**WHAT IS BEING ASKED:** The line with "during Halloween, and within minutes of", the line with "Regular dead wood removal, typically", and all lines between them in the material below: return these exactly, and no others.

################

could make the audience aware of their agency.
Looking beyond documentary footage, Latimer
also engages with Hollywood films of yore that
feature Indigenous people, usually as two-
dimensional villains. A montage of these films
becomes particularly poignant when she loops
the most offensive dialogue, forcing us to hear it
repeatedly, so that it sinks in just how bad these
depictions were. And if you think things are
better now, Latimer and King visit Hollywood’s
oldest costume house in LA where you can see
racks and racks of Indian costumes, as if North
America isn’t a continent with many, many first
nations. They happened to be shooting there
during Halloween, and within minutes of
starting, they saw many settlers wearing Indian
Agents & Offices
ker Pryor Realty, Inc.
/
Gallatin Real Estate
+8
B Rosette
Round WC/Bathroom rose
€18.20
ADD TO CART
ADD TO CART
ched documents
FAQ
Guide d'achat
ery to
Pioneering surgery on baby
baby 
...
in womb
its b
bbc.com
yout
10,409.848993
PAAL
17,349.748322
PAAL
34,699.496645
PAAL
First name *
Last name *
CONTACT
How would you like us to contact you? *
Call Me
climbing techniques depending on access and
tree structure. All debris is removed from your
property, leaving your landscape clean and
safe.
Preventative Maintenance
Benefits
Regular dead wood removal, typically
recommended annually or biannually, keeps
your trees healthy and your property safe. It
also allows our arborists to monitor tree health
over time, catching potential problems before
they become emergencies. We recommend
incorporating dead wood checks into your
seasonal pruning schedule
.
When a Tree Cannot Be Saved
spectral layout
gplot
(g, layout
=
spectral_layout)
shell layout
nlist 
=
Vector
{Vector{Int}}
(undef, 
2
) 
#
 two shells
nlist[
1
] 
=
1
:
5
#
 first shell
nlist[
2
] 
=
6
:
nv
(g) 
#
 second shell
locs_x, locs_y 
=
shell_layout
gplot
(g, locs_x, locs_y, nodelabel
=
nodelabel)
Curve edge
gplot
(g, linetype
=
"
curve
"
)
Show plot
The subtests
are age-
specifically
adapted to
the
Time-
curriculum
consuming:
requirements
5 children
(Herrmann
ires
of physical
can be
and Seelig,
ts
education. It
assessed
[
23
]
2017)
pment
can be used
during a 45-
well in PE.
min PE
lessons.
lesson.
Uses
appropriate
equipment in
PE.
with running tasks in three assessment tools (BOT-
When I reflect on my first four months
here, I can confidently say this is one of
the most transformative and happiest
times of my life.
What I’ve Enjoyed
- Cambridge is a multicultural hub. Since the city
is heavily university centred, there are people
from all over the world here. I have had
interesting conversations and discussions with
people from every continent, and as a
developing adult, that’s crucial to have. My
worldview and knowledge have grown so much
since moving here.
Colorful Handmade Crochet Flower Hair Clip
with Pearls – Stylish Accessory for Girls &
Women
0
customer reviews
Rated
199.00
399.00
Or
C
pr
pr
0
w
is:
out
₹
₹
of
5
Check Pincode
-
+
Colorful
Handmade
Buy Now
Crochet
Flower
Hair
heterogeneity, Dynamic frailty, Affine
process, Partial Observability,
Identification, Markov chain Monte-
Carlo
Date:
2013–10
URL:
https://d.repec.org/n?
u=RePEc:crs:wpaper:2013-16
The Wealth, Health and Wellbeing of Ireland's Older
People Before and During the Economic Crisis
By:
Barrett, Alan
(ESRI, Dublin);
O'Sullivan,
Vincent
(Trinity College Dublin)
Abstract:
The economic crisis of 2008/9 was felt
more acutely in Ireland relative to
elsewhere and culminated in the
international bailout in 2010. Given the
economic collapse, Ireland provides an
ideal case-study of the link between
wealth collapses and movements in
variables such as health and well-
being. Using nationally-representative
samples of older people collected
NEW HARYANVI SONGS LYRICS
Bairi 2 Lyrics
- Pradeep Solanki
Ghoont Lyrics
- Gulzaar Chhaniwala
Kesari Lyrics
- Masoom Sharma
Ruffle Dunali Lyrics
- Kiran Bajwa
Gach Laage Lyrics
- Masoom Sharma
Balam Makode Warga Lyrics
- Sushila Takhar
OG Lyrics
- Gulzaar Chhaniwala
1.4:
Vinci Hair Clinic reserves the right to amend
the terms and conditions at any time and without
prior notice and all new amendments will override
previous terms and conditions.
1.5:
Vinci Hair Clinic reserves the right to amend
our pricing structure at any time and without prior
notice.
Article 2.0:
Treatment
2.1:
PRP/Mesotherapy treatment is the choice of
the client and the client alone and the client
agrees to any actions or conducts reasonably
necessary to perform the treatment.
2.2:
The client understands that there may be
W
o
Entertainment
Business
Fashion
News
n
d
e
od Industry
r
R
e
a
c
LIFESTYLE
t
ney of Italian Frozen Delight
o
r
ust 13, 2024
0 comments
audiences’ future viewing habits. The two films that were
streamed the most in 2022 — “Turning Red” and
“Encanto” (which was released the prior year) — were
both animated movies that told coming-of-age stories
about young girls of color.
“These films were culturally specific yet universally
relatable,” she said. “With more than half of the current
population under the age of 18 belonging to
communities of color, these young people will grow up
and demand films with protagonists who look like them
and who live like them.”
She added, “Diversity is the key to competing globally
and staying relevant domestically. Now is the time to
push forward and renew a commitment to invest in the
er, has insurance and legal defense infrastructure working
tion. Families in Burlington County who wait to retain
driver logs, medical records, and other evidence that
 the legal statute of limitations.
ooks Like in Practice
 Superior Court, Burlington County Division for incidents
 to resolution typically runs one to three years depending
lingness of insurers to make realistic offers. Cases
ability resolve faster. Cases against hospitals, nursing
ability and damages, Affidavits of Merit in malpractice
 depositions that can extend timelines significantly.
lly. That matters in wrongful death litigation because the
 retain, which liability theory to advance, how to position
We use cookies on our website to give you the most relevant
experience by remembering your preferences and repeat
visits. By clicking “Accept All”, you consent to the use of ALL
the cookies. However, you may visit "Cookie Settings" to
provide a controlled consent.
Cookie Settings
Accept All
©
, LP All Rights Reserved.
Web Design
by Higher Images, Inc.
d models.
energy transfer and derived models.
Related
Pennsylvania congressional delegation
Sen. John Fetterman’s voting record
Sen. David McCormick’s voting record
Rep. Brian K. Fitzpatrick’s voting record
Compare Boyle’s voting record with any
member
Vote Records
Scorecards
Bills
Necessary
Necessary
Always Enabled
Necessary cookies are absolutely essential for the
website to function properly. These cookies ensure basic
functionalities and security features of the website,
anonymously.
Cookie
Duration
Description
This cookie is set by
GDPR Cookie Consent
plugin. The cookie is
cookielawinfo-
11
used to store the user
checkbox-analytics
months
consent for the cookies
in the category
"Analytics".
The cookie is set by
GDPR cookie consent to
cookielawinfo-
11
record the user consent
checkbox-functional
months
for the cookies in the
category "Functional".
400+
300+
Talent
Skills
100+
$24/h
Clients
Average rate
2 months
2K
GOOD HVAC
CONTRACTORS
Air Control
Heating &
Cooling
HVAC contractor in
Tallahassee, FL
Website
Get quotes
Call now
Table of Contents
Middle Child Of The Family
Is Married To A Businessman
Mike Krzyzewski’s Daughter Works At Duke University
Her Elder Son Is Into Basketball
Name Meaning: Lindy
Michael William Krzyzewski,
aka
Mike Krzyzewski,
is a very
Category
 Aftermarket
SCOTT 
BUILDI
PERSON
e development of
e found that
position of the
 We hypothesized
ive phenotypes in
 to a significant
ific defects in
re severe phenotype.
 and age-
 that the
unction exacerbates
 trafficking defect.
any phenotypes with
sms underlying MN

################

**EXERCISE OUTPUT:**
during Halloween, and within minutes of
starting, they saw many settlers wearing Indian
Agents & Offices
ker Pryor Realty, Inc.
/
Gallatin Real Estate
+8
B Rosette
Round WC/Bathroom rose
€18.20
ADD TO CART
ADD TO CART
ched documents
FAQ
Guide d'achat
ery to
Pioneering surgery on baby
baby 
...
in womb
its b
bbc.com
yout
10,409.848993
PAAL
17,349.748322
PAAL
34,699.496645
PAAL
First name *
Last name *
CONTACT
How would you like us to contact you? *
Call Me
climbing techniques depending on access and
tree structure. All debris is removed from your
property, leaving your landscape clean and
safe.
Preventative Maintenance
Benefits
Regular dead wood removal, typically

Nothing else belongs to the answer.